A recent study from the University of Washington in Seattle indicates that microsatellite instability, classically associated with colorectal, stomach, and endometrial cancers, is a much more extensive phenotype than previously appreciated. The researchers developed MOSAIC, a method to assess microsatellite instability on a comprehensive, genome-wide scale, and identified tumors positive for this phenotype in 14 of 18 different cancers evaluated.

Recent research from the University of Washington in Seattle indicates that microsatellite instability (MSI), which may increase neoantigen production and thereby sensitivity to immunotherapy, is a much more extensive phenotype than previously appreciated. Until now, MSI has been classically associated with colorectal cancer, where it was discovered, as well as with stomach and endometrial cancers.

“We decided to cast the net more broadly and look for other cancers that might exhibit MSI,” says senior author Stephen Salipante, PhD. To do so, he and his team developed a method for assessing MSI on a comprehensive, genome-wide scale.

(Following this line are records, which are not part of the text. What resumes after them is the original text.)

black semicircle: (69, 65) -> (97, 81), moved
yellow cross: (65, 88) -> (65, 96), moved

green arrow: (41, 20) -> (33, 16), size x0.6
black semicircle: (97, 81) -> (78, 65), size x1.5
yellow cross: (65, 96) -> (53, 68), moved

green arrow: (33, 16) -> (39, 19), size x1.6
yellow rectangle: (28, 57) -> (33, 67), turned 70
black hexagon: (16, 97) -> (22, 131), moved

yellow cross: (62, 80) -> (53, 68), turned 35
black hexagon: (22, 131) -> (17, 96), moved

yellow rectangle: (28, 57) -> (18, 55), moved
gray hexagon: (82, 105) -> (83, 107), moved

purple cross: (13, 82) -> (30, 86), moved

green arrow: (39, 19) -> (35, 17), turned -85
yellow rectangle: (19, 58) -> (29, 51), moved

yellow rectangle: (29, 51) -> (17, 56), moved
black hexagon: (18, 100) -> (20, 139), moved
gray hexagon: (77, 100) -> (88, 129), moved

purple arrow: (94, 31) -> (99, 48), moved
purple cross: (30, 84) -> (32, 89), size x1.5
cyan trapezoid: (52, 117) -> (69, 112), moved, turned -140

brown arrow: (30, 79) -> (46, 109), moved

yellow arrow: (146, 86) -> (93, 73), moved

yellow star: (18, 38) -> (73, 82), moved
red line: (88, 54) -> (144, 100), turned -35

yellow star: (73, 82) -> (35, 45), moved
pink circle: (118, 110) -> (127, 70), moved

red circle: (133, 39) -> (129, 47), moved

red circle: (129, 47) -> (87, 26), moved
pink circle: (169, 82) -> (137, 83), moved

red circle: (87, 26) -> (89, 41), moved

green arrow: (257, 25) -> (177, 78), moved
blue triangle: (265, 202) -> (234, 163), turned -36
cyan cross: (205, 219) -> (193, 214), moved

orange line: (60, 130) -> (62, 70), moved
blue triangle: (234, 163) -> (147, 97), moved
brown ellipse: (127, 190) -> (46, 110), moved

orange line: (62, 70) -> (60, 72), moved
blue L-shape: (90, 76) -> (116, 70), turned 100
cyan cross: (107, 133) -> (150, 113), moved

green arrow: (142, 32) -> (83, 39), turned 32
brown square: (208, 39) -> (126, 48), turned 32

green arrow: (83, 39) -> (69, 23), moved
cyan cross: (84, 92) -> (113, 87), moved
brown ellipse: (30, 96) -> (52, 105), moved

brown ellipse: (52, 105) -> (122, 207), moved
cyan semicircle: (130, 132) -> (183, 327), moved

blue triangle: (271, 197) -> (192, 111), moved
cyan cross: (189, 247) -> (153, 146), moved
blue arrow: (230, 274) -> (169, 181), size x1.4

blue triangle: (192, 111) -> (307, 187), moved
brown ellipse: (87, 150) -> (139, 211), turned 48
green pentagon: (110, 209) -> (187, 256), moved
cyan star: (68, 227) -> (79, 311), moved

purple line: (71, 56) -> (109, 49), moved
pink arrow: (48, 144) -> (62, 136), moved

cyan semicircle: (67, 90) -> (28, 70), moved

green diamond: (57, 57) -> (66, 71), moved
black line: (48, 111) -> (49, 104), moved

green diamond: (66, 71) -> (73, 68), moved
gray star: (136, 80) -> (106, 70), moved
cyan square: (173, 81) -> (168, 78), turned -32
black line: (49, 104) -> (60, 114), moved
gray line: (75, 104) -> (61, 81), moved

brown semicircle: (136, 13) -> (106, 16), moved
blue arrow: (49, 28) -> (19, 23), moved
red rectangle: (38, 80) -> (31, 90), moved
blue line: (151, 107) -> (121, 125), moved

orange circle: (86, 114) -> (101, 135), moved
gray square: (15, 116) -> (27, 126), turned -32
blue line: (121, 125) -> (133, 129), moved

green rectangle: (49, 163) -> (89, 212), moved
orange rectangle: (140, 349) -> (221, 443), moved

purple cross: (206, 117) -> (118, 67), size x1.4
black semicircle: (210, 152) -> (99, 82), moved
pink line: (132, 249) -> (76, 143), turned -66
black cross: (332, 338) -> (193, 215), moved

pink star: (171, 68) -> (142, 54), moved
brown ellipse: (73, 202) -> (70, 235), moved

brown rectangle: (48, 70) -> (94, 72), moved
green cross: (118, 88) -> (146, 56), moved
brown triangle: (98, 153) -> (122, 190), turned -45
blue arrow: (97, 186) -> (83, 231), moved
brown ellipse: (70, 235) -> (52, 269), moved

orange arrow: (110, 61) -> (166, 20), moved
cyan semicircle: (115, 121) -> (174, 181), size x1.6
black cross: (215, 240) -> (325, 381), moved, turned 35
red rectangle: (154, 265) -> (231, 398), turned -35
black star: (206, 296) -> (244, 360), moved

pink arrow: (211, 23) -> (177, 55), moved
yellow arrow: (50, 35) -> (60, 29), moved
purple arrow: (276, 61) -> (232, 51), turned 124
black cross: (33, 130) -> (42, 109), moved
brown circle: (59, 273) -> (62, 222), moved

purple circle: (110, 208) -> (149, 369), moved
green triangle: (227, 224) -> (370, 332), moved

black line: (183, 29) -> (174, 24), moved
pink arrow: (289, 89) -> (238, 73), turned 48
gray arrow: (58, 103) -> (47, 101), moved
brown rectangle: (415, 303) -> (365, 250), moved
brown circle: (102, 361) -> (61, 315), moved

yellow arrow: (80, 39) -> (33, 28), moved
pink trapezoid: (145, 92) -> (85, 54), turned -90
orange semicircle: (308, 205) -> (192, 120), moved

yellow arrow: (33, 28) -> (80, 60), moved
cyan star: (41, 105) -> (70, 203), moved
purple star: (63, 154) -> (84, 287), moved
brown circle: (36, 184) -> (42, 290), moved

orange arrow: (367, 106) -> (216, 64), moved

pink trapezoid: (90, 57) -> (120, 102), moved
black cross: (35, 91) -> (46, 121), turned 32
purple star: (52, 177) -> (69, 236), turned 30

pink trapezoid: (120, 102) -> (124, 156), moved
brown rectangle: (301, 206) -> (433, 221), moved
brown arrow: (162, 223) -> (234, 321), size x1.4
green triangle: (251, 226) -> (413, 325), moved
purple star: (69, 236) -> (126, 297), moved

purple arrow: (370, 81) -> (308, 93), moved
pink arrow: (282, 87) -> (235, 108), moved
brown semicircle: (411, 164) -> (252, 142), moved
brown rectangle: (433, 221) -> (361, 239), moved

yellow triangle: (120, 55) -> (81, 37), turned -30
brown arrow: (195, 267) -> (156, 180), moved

The conventional assay, optimized for colorectal cancer, relies on just five microsatellite loci to classify MSI—“an extraordinarily small panel” that would have been limited in utility and far less informative, Salipante points out. Instead, his team built their MSI classifier, called MOSAIC, by examining 5,930 tumor exomes, representing 18 cancer types in The Cancer Genome Atlas, at more than 200,000 microsatellite loci.

The researchers used MOSAIC to classify tumors as positive (MSI-high) or negative (MSI-stable) for microsatellite instability. The former not only had large numbers of unstable microsatellite loci throughout the exome in general, but also had high rates of instability within the DEFB105A/B locus in particular. Unsurprisingly, of the 18 cancers evaluated, MSI-high specimens were most common in adenocarcinomas of the colon, rectum, and stomach, as well as in endometrial carcinoma. However, the team also identified MSI-high examples in another 10 cancer types, Salipante says, including renal clear cell carcinoma and epithelial ovarian carcinoma. Additionally, they found that different tumor types had their own MSI “fingerprint,” and that these signatures could be clustered into four major groups based on shared similarities.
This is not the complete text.